(What is expected):
Search the material below for the word "photographs" and copy every line in which it occurs.

(Data supplied):

◆ ◆ ◆ ◆ ◆ ◆ ◆

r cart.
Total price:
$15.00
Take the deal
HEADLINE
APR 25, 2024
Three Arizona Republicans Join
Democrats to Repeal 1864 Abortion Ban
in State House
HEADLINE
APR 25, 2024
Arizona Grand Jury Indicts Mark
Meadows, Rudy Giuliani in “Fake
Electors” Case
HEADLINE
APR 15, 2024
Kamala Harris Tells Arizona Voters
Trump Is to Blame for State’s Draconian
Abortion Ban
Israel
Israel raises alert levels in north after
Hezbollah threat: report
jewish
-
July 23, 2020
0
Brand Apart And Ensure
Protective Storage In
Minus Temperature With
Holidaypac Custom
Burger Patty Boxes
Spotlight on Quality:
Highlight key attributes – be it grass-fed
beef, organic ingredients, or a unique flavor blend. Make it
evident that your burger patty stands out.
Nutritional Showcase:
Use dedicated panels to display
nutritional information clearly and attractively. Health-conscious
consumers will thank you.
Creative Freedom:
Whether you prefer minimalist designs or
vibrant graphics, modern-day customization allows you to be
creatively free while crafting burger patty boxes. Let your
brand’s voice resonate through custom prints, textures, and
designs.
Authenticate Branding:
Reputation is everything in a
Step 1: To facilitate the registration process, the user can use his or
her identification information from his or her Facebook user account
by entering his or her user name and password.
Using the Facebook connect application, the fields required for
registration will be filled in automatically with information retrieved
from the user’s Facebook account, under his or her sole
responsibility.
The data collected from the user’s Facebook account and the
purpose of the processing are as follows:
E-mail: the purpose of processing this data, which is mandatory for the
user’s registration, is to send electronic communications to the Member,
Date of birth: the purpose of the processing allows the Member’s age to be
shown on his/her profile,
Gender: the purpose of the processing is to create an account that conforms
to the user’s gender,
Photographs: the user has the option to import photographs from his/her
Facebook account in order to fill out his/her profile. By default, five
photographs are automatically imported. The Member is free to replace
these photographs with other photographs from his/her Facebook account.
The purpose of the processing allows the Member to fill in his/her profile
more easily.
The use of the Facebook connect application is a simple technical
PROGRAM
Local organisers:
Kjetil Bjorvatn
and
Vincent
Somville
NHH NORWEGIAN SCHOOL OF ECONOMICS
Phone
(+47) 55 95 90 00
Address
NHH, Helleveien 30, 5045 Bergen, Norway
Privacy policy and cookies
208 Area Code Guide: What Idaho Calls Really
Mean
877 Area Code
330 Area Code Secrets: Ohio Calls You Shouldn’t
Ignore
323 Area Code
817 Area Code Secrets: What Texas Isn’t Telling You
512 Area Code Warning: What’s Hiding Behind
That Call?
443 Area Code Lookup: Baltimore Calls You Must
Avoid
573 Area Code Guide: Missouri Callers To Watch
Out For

◆ ◆ ◆ ◆ ◆ ◆ ◆

(Response to this task):
Photographs: the user has the option to import photographs from his/her
photographs are automatically imported. The Member is free to replace
these photographs with other photographs from his/her Facebook account.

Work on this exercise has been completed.